◆ Work required ◆
Would you reproduce the data below exactly, please, leaving out its images?

[Opening Available data section]

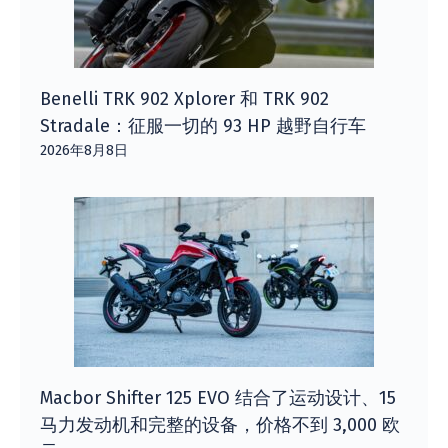
Benelli TRK 902 Xplorer 和 TRK 902
Stradale：征服一切的 93 HP 越野自行车
2026年8月8日
Macbor Shifter 125 EVO 结合了运动设计、15
马力发动机和完整的设备，价格不到 3,000 欧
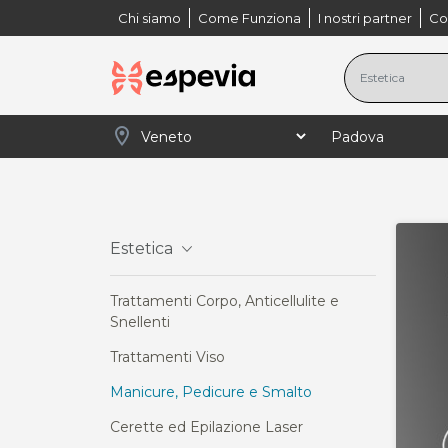
Chi siamo
Come Funziona
I nostri partner
Co
location_on
navigate_next
navigate_next
navigate_next
navigate_next
Home
Veneto
Padova
Estetica
Mani
Estetica
Trattamenti Corpo, Anticellulite e
Snellenti
Trattamenti Viso
Manicure, Pedicure e Smalto
Cerette ed Epilazione Laser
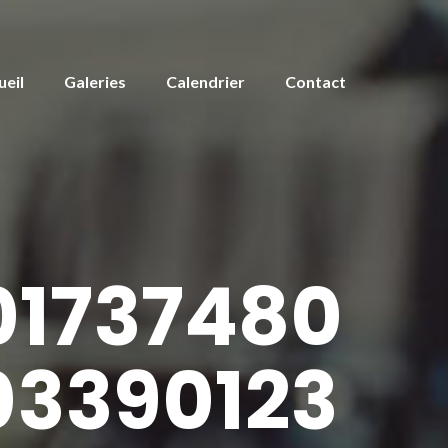
ueil
Galeries
Calendrier
Contact
1737480
3390123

[Closing Available data section]

◆ Solved problem ◆
Benelli TRK 902 Xplorer 和 TRK 902
Stradale：征服一切的 93 HP 越野自行车
2026年8月8日
Macbor Shifter 125 EVO 结合了运动设计、15
马力发动机和完整的设备，价格不到 3,000 欧
Chi siamo
Come Funziona
I nostri partner
Co
location_on
navigate_next
navigate_next
navigate_next
navigate_next
Home
Veneto
Padova
Estetica
Mani
Estetica
Trattamenti Corpo, Anticellulite e
Snellenti
Trattamenti Viso
Manicure, Pedicure e Smalto
Cerette ed Epilazione Laser
ueil
Galeries
Calendrier
Contact
1737480
3390123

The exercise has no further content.